The most notorious of grim endings for a millenary contactee group was the suicide of 39 members of Heaven’s Gate in San Diego, in 1997 (see FT99:4, 32; 100:4, 34–41). Founded in the mid 1970s as Human Individual Metamorphosis by Marshall Applewhite and Bonnie Lu Nettles, alias Bo and Peep, the cult promised that members would undergo a transition from this world to the “next level” by being beamed up to a flying saucer. The catch was that this involved first dying then being resurrected in a new body; the attraction, perhaps, was that those transformed would be an elect, a chosen few. Those left behind would be destroyed as the Earth was “recycled – ‘spaded under’”. A major part of the “overcoming process” or preparation for the transition was a fairly extreme asceticism; the group segregated itself from the world as much as possible. In 1997, it was put about by parties on the more unhinged fringe of ufology that a giant UFO was tracking Comet Hale-Bopp, itself an unexpected visitor to the Solar System. Applewhite (Nettles had died in 1985 of cancer) got news of this via the Internet and decided that this was the craft they had all been waiting for; and that suicide – actually carried out in three shifts – was the way to translate to it.

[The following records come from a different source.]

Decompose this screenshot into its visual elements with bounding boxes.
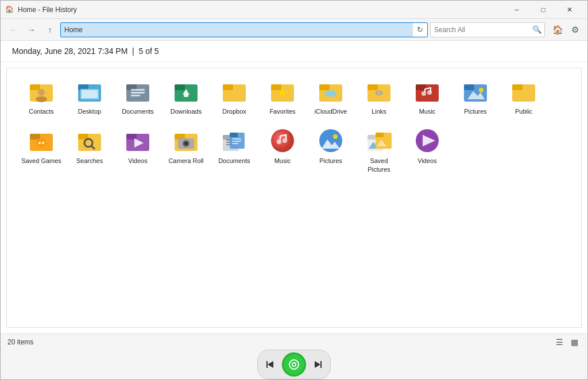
folder-pictures2-label: Pictures <box>319 157 342 165</box>
svg-rect-57 <box>223 135 231 139</box>
refresh-button[interactable]: ↻ <box>412 22 427 37</box>
svg-rect-62 <box>230 133 238 137</box>
title-bar: 🏠 Home - File History – □ ✕ <box>1 1 587 19</box>
folder-public-icon <box>510 77 537 105</box>
date-text: Monday, June 28, 2021 7:34 PM <box>12 46 127 56</box>
search-bar[interactable]: 🔍 <box>430 22 545 37</box>
folder-music2-label: Music <box>274 157 291 165</box>
search-button[interactable]: 🔍 <box>529 22 544 37</box>
folder-desktop-icon <box>76 77 103 105</box>
search-input[interactable] <box>431 26 529 34</box>
folder-contacts[interactable]: Contacts <box>18 74 64 119</box>
svg-marker-87 <box>315 361 320 368</box>
folder-pictures2[interactable]: Pictures <box>308 123 354 177</box>
svg-rect-16 <box>184 95 188 97</box>
folder-downloads[interactable]: Downloads <box>163 74 209 119</box>
folder-searches-icon <box>76 127 103 154</box>
svg-point-67 <box>277 139 281 144</box>
folder-videos-label: Videos <box>128 157 147 165</box>
playback-bar <box>1 350 587 379</box>
svg-point-42 <box>38 142 41 144</box>
tile-view-button[interactable]: ▦ <box>568 336 581 348</box>
folder-documents-label: Documents <box>122 107 154 115</box>
address-bar[interactable]: ↻ <box>60 22 428 37</box>
svg-point-71 <box>333 134 338 139</box>
svg-rect-77 <box>376 133 384 137</box>
folder-favorites[interactable]: Favorites <box>260 74 305 119</box>
page-info: 5 of 5 <box>139 46 159 56</box>
folder-icloud-label: iCloudDrive <box>315 107 347 115</box>
app-icon: 🏠 <box>5 5 14 14</box>
folder-cameraroll[interactable]: Camera Roll <box>163 123 209 177</box>
folder-savedpictures-label: Saved Pictures <box>358 157 400 173</box>
svg-rect-86 <box>320 361 322 368</box>
file-view-panel[interactable]: Contacts Desktop <box>6 68 582 328</box>
svg-point-41 <box>36 138 47 148</box>
close-button[interactable]: ✕ <box>556 1 583 19</box>
svg-point-3 <box>36 96 47 102</box>
folder-documents[interactable]: Documents <box>115 74 161 119</box>
svg-rect-12 <box>131 95 140 96</box>
svg-point-25 <box>325 91 331 96</box>
folder-dropbox-label: Dropbox <box>222 107 246 115</box>
folder-pictures[interactable]: Pictures <box>452 74 498 119</box>
main-window: 🏠 Home - File History – □ ✕ ← → ↑ ↻ 🔍 🏠 … <box>0 0 588 380</box>
previous-button[interactable] <box>261 355 280 374</box>
status-bar: 20 items ☰ ▦ <box>1 334 587 350</box>
folder-videos[interactable]: Videos <box>115 123 161 177</box>
folder-public[interactable]: Public <box>501 74 547 119</box>
window-title: Home - File History <box>18 6 504 14</box>
folder-music[interactable]: Music <box>404 74 450 119</box>
folder-videos2[interactable]: Videos <box>404 123 450 177</box>
folder-savedpictures[interactable]: Saved Pictures <box>356 123 402 177</box>
svg-point-68 <box>283 138 287 143</box>
list-view-button[interactable]: ☰ <box>553 336 566 348</box>
date-separator: | <box>130 46 138 56</box>
svg-rect-18 <box>223 84 233 90</box>
svg-rect-63 <box>232 138 241 139</box>
folder-contacts-icon <box>28 77 55 105</box>
folder-pictures-icon <box>462 77 489 105</box>
next-button[interactable] <box>308 355 327 374</box>
play-button[interactable] <box>282 352 306 377</box>
folder-pictures2-icon <box>317 127 345 154</box>
folder-icloud[interactable]: iCloudDrive <box>308 74 354 119</box>
svg-rect-23 <box>319 84 330 90</box>
svg-rect-7 <box>82 90 98 98</box>
folder-public-label: Public <box>515 107 532 115</box>
folder-icloud-icon <box>317 77 345 105</box>
folder-favorites-icon <box>269 77 296 105</box>
svg-point-26 <box>331 92 336 96</box>
folder-documents-icon <box>124 77 152 105</box>
folder-links[interactable]: Links <box>356 74 402 119</box>
svg-rect-34 <box>464 84 474 90</box>
folder-pictures-label: Pictures <box>464 107 487 115</box>
svg-rect-65 <box>232 143 238 144</box>
view-toggle: ☰ ▦ <box>553 336 581 348</box>
home-icon-button[interactable]: 🏠 <box>550 22 566 38</box>
folder-savedgames[interactable]: Saved Games <box>18 123 64 177</box>
maximize-button[interactable]: □ <box>530 1 556 19</box>
folder-desktop[interactable]: Desktop <box>67 74 113 119</box>
folder-documents2[interactable]: Documents <box>211 123 257 177</box>
up-button[interactable]: ↑ <box>42 22 58 38</box>
folder-desktop-label: Desktop <box>78 107 101 115</box>
svg-rect-81 <box>266 361 268 368</box>
content-area: Contacts Desktop <box>1 62 587 334</box>
nav-bar: ← → ↑ ↻ 🔍 🏠 ⚙ <box>1 19 587 41</box>
svg-rect-38 <box>512 84 523 90</box>
address-input[interactable] <box>61 23 412 37</box>
svg-point-32 <box>427 90 432 95</box>
folder-music2[interactable]: Music <box>260 123 305 177</box>
minimize-button[interactable]: – <box>504 1 530 19</box>
back-button[interactable]: ← <box>5 22 21 38</box>
folder-dropbox[interactable]: Dropbox <box>211 74 257 119</box>
svg-rect-20 <box>271 84 281 90</box>
svg-point-31 <box>421 91 426 96</box>
folder-searches[interactable]: Searches <box>67 123 113 177</box>
svg-rect-14 <box>175 84 185 90</box>
folder-documents2-label: Documents <box>218 157 250 165</box>
settings-button[interactable]: ⚙ <box>567 22 583 38</box>
folder-music-icon <box>413 77 441 105</box>
forward-button[interactable]: → <box>24 22 40 38</box>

Ufological religions are associated with the 1950s, but the phenomenon is by no means dead. There is certainly a cult, if not a religion, surrounding the claims of Billy Meier and his contacts with ‘Pleiadeians’ and his connection to the Talmud Jmmanuel, a ‘gospel’ that supposedly predates the canonical synoptic ones; and many a prophecy is still to be had from Ashtar, first channelled by contactee George van Tassel in 1952. One of the odder, and creepier, of current groups is the neo-Nazi, Marcionist Tempelhofgesellschaft (THG), whose younger branch is based in Vienna. According to them, Jesus of Nazareth was not Jewish (surprise) but Aryan; and the Aryan ‘race’ came to Atlantis from a planet of Aldebaran. By some hidden logic, they maintain that because Aryans are extraterrestrial, they have divine licence to dominate the world. The THG credo includes the belief that a vast horde of spaceships from Aldebaran is on its way here and, on arrival, will join forces with Nazi flying saucers from bases in Antarctica to establish an Aryan empire in the West.
Where are you George King and Spaceship Ruthie, just when we need you?
Notes
1 Gareth J Medway: “Beyond the Reality Barrier”, Magonia 94, Jan 2007. The essay is an excellent introduction to the occult background of many contactees of a cultish/religiose persuasion.
2 Medway, loc. cit., quoting Adamski as reported by Douglas Curran, In Advance of the Landing: Folk Concepts of Outer Space, Abbeville Press, New York, 1985, p72.